The words "hides the truth" are shown in the ad, without quotes, with "Chicago Tribune, 11/18/09" beneath, giving the appearance that the newspaper used the words. It never did.
The new ad, titled "Only," attacks Quinn, claiming the state's budget problem is growing worse while the governor "hides the truth."
The words "hides the truth" are shown in the ad, without quotes, with "Chicago Tribune, 11/18/09" beneath, giving the appearance that the newspaper used the words.
It never did.
"It is unfortunate that Chairman McKenna believes the only way to win Republican votes is to misrepresent the facts about Governor Quinn’s honest and responsible handling of the state budget crisis," the Quinn campaign said in a statement.

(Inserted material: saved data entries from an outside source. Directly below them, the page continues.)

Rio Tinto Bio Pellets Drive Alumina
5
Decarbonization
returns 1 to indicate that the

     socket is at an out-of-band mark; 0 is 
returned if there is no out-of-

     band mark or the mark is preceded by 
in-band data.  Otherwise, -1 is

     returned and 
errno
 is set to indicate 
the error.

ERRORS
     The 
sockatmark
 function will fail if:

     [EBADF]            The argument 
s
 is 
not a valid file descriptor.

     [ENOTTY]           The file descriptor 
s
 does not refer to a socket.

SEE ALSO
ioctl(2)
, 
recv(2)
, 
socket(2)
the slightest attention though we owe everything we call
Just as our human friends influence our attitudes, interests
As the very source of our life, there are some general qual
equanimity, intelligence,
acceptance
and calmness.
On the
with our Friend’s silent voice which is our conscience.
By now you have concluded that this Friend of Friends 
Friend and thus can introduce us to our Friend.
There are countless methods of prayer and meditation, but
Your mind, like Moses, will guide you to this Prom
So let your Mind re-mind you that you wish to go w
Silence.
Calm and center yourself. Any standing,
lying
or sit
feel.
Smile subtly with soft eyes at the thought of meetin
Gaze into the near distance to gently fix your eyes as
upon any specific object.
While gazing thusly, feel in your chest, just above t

McKenna's campaign is standing by the ad. Spokesman Lance Trover defended the wording as a fair summary of facts reported by the newspaper and not an attempt to mislead people into thinking the Tribune accused Quinn of hiding something. He maintains it’s not misleading because the ad doesn’t use quotation marks around the phrase, TheCapitolFaxBlog.com reported.
It’s not the first time that a Republican statewide candidate for governor in Illinois has resorted to the use of misleading newspaper attributions. In his failed 2006 race for the GOP nomination for governor, businessman James D. Oberweis used four fake headlines from real newspapers across the state in his TV advertising, the Chicago Tribune reported.